## Problem statement
Please, without any pictures, set down exactly the part of the listing below that opens with the line containing "the path is clear to be considered and taken…" and closes with the line containing "r reputable help, regular updates, and".

## Record excerpts
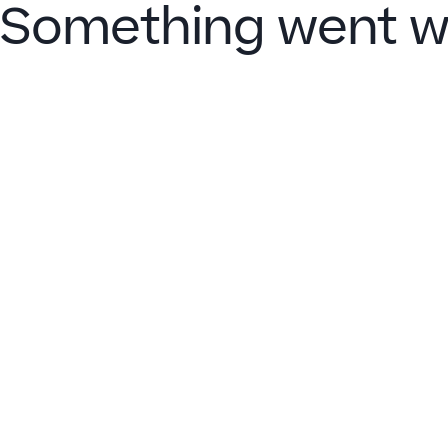
Something went w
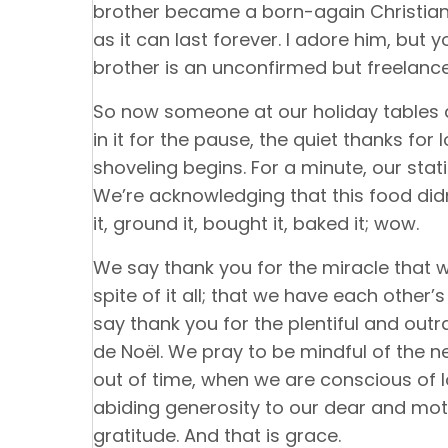
brother became a born-again Christian—
as it can last forever. I adore him, but 
brother is an unconfirmed but freelance
So now someone at our holiday tables a
in it for the pause, the quiet thanks for
shoveling begins. For a minute, our stat
We’re acknowledging that this food did
it, ground it, bought it, baked it; wow.
We say thank you for the miracle that w
spite of it all; that we have each other
say thank you for the plentiful and out
de Noël. We pray to be mindful of the 
out of time, when we are conscious of 
abiding generosity to our dear and mot
gratitude. And that is grace.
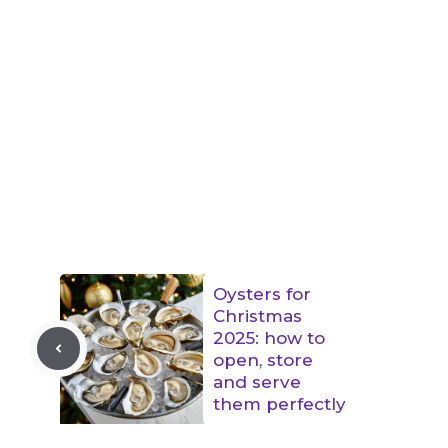
Oysters for
Christmas
2025: how to
open, store
and serve
them perfectly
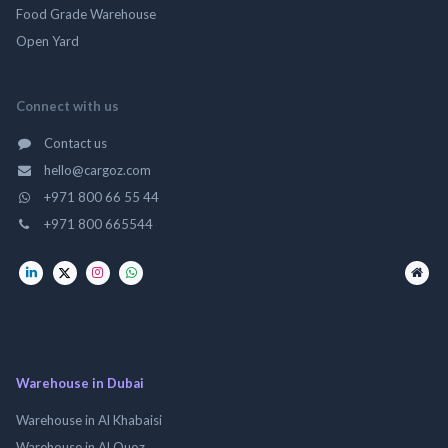
Food Grade Warehouse
Open Yard
Connect with us
Contact us
hello@cargoz.com
+971 800 66 55 44
+971 800 665544
Warehouse in Dubai
Warehouse in Al Khabaisi
Warehouse in Al Quoz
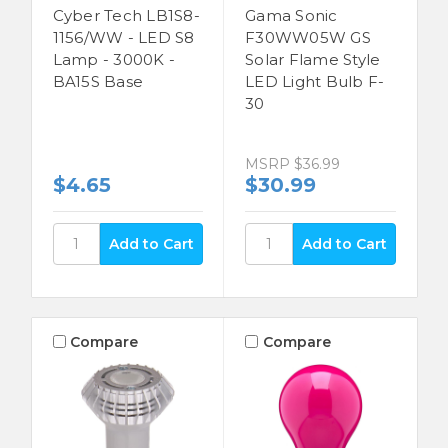
Cyber Tech LB1S8-
Gama Sonic
1156/WW - LED S8
F30WW05W GS
Lamp - 3000K -
Solar Flame Style
BA15S Base
LED Light Bulb F-
30
MSRP
$36.99
$4.65
$30.99
Compare
Compare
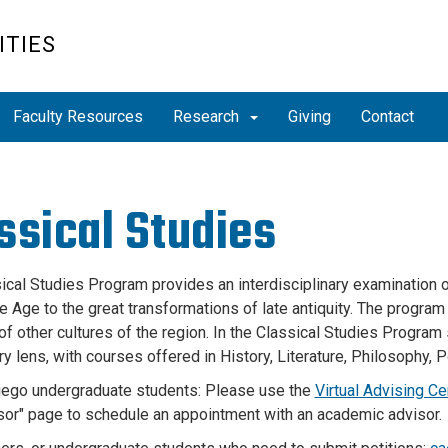
ITIES
Faculty Resources
Research
Giving
Contact
ssical Studies
ical Studies Program provides an interdisciplinary examination o
e Age to the great transformations of late antiquity. The progra
 of other cultures of the region. In the Classical Studies Progra
ry lens, with courses offered in History, Literature, Philosophy, P
ego undergraduate students: Please use the
Virtual Advising Ce
sor" page to schedule an appointment with an academic advisor.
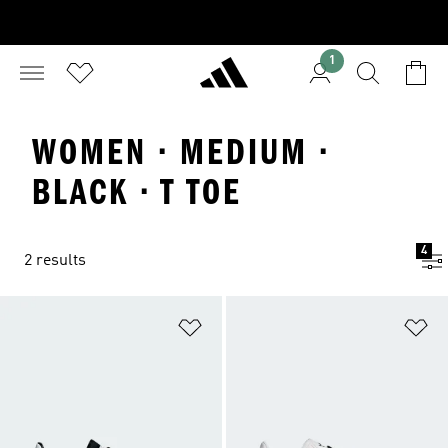
1
WOMEN · MEDIUM ·
BLACK · T TOE
4
2 results
Add to Wishlist
Ad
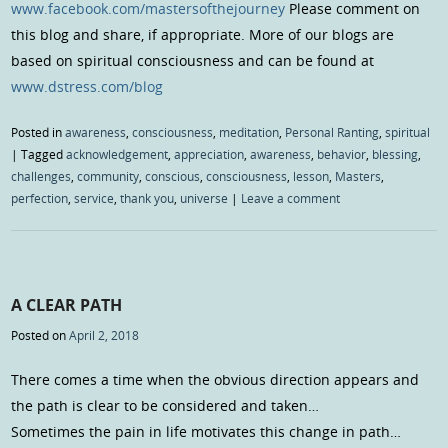
www.facebook.com/mastersofthejourney
Please comment on
this blog and share, if appropriate. More of our blogs are
based on spiritual consciousness and can be found at
www.dstress.com/blog
Posted in
awareness
,
consciousness
,
meditation
,
Personal Ranting
,
spiritual
|
Tagged
acknowledgement
,
appreciation
,
awareness
,
behavior
,
blessing
,
challenges
,
community
,
conscious
,
consciousness
,
lesson
,
Masters
,
perfection
,
service
,
thank you
,
universe
|
Leave a comment
A CLEAR PATH
Posted on
April 2, 2018
There comes a time when the obvious direction appears and
the path is clear to be considered and taken…
Sometimes the pain in life motivates this change in path…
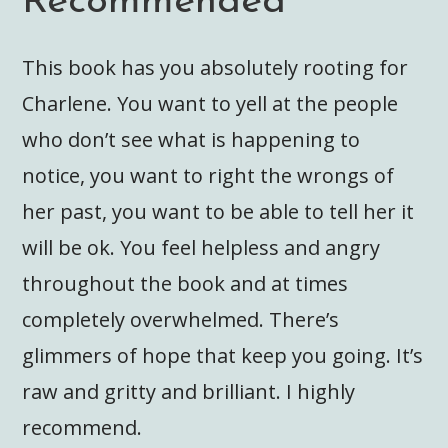
Recommended
This book has you absolutely rooting for
Charlene. You want to yell at the people
who don’t see what is happening to
notice, you want to right the wrongs of
her past, you want to be able to tell her it
will be ok. You feel helpless and angry
throughout the book and at times
completely overwhelmed. There’s
glimmers of hope that keep you going. It’s
raw and gritty and brilliant. I highly
recommend.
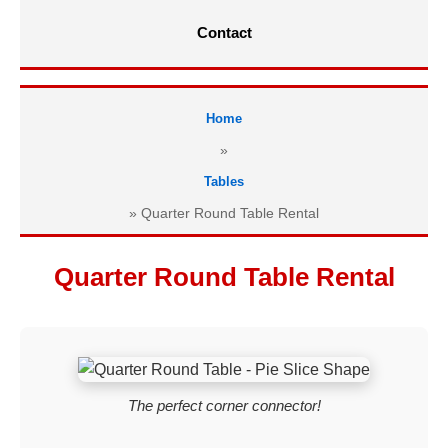
Contact
Home
»
Tables
»
Quarter Round Table Rental
Quarter Round Table Rental
The perfect corner connector!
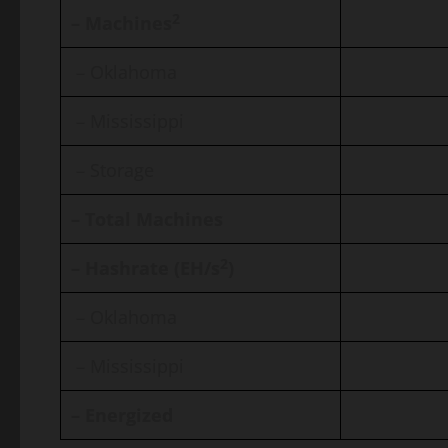
2
– Machines
– Oklahoma
– Mississippi
– Storage
– Total Machines
2
– Hashrate (EH/s
)
– Oklahoma
– Mississippi
– Energized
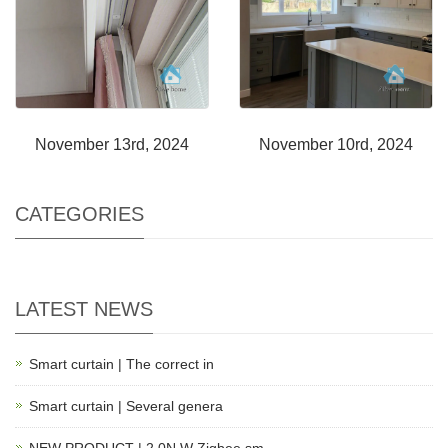
November 13rd, 2024
November 10rd, 2024
CATEGORIES
LATEST NEWS
Smart curtain | The correct in
Smart curtain | Several genera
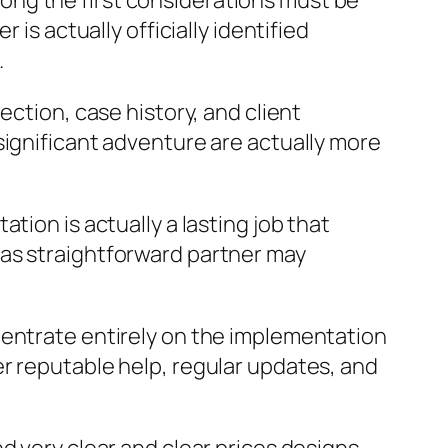
ong the first considerations must be
is actually officially identified
.
ection, case history, and client
significant adventure are actually more
tion is actually a lasting job that
 as straightforward partner may
centrate entirely on the implementation
r reputable help, regular updates, and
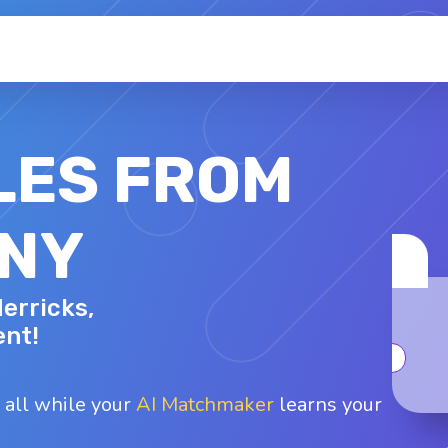
LES FROM
 NY
KERI C.
Herricks,
29 - F
Top interests
ent!
oard games
Dancing
Karaoke
Arts and cr..
Fashion
 all while your
AI Matchmaker
learns your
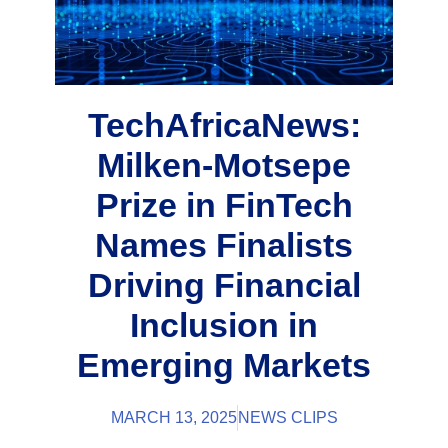
TechAfricaNews:
Milken-Motsepe
Prize in FinTech
Names Finalists
Driving Financial
Inclusion in
Emerging Markets
MARCH 13, 2025
NEWS CLIPS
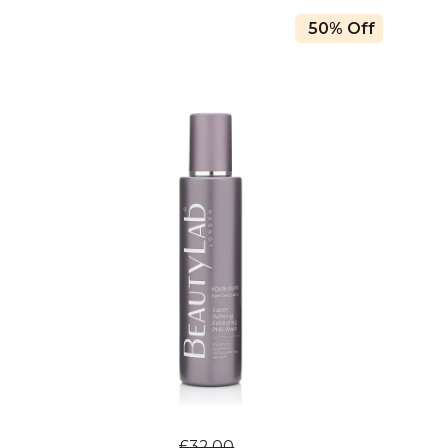
50% Off
£32.00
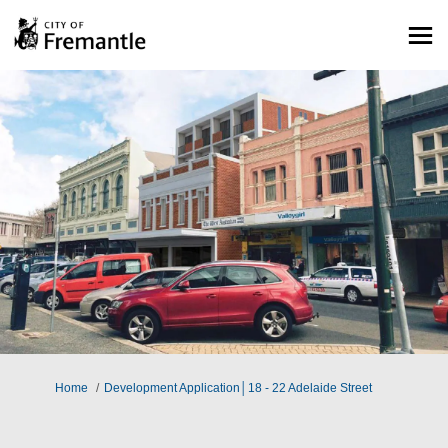
You are here:
Home
Development Application│18 - 22 Adelaide Street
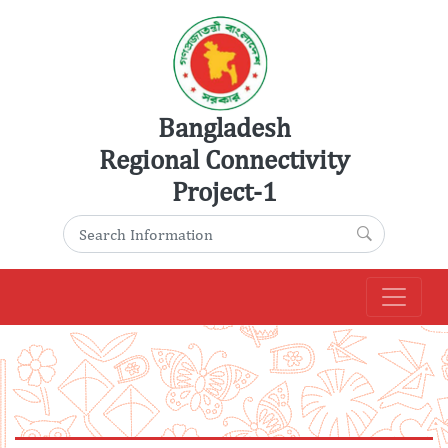
Skip
to
content
Bangladesh
Regional Connectivity
Project-1
Search for:
Search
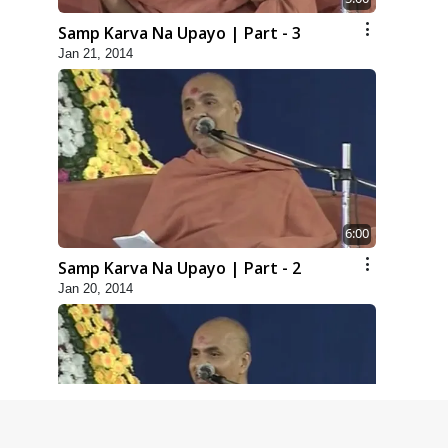
Samp Karva Na Upayo | Part - 3
Jan 21, 2014
6:00
Samp Karva Na Upayo | Part - 2
Jan 20, 2014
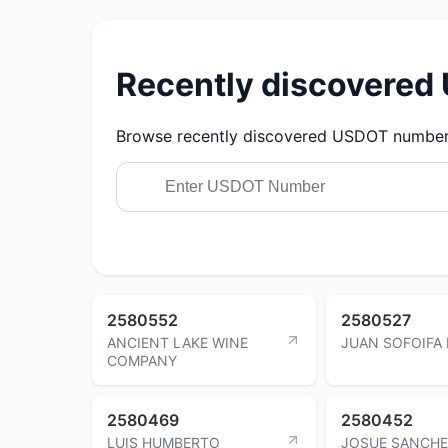
Recently discovere
Browse recently discovered USDOT numbers.
2580552
2580527
ANCIENT LAKE WINE
JUAN SOFOIFA 
COMPANY
2580469
2580452
LUIS HUMBERTO
JOSUE SANCH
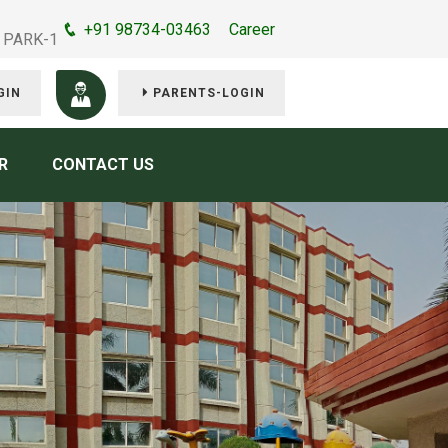
+91 98734-03463
Career
 PARK-1
GIN
PARENTS-LOGIN
R
CONTACT US
e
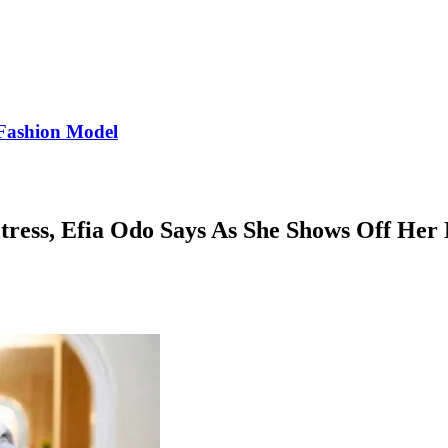
Fashion Model
tress, Efia Odo Says As She Shows Off He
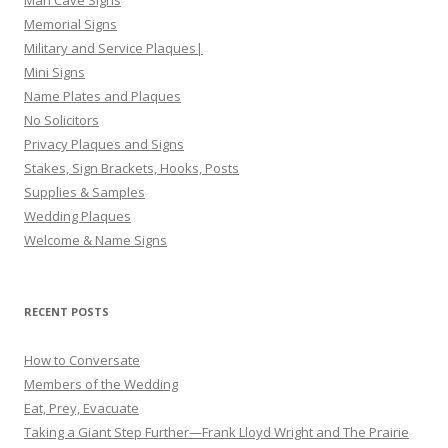
Memorial Signs
Military and Service Plaques|
Mini Signs
Name Plates and Plaques
No Solicitors
Privacy Plaques and Signs
Stakes, Sign Brackets, Hooks, Posts
Supplies & Samples
Wedding Plaques
Welcome & Name Signs
RECENT POSTS
How to Conversate
Members of the Wedding
Eat, Prey, Evacuate
Taking a Giant Step Further—Frank Lloyd Wright and The Prairie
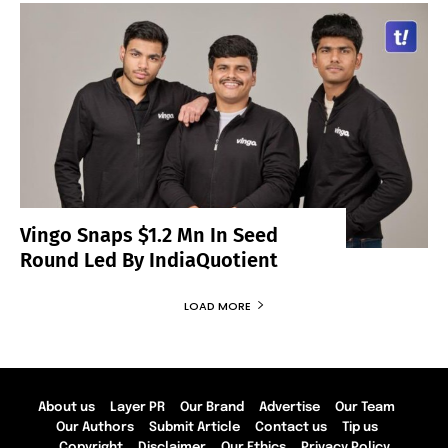
Vingo Snaps $1.2 Mn In Seed
Round Led By IndiaQuotient
LOAD MORE
About us
Layer PR
Our Brand
Advertise
Our Team
Our Authors
Submit Article
Contact us
Tip us
Copyright
Disclaimer
Our Ethics
Privacy Policy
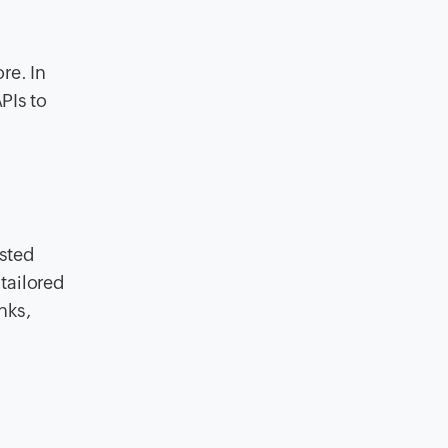
re. In
PIs to
sted
tailored
nks,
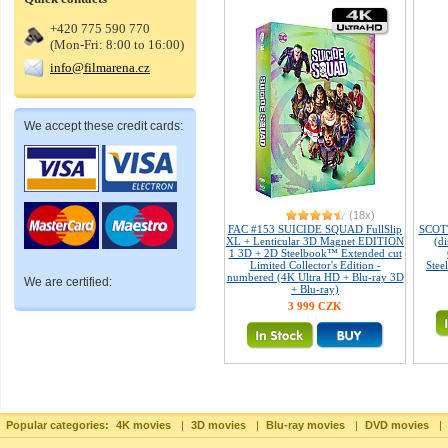
+420 775 590 770
(Mon-Fri: 8:00 to 16:00)
info@filmarena.cz
We accept these credit cards:
(18x)
FAC #153 SUICIDE SQUAD FullSlip
SCOT
XL + Lenticular 3D Magnet EDITION
(d
1 3D + 2D Steelbook™ Extended cut
Limited Collector's Edition -
Stee
numbered (4K Ultra HD + Blu-ray 3D
We are certified:
+ Blu-ray)
3 999 CZK
Popular categories:
4K movies
|
3D movies
|
Blu-ray movies
|
DVD movies
|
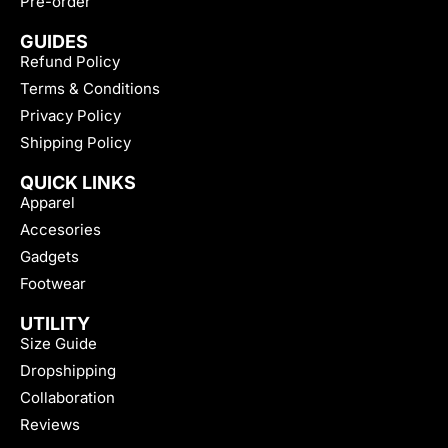
Pre-order
GUIDES
Refund Policy
Terms & Conditions
Privacy Policy
Shipping Policy
QUICK LINKS
Apparel
Accesories
Gadgets
Footwear
UTILITY
Size Guide
Dropshipping
Collaboration
Reviews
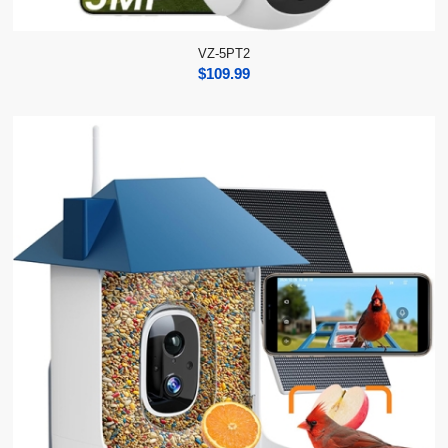
VZ-5PT2
$
109.99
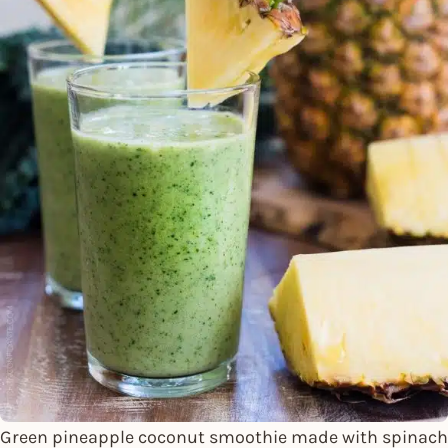
Green pineapple coconut smoothie made with spinach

## Solved exercise
the path is clear to be considered and taken…
Sometimes the pain in life motivates this change in path…
Recommended
This book has you absolutely rooting for
Charlene. You want to yell at the people
who don’t see what is happening to
notice, you want to right the wrongs of
her past, you want to be able to tell her it
will be ok. You feel helpless and angry
throughout the book and at times
completely overwhelmed. There’s
glimmers of hope that keep you going. It’s
raw and gritty and brilliant. I highly
recommend.
Contact
Home
»
Tables
»
Quarter Round Table Rental
Quarter Round Table Rental
The perfect corner connector!
2
– Machines
– Oklahoma
– Mississippi
– Storage
– Total Machines
2
– Hashrate (EH/s
)
– Oklahoma
– Mississippi
– Energized
November 13rd, 2024
November 10rd, 2024
CATEGORIES
LATEST NEWS
Smart curtain | The correct in
Smart curtain | Several genera
ong the first considerations must be
is actually officially identified
.
ection, case history, and client
significant adventure are actually more
tion is actually a lasting job that
 as straightforward partner may
centrate entirely on the implementation
r reputable help, regular updates, and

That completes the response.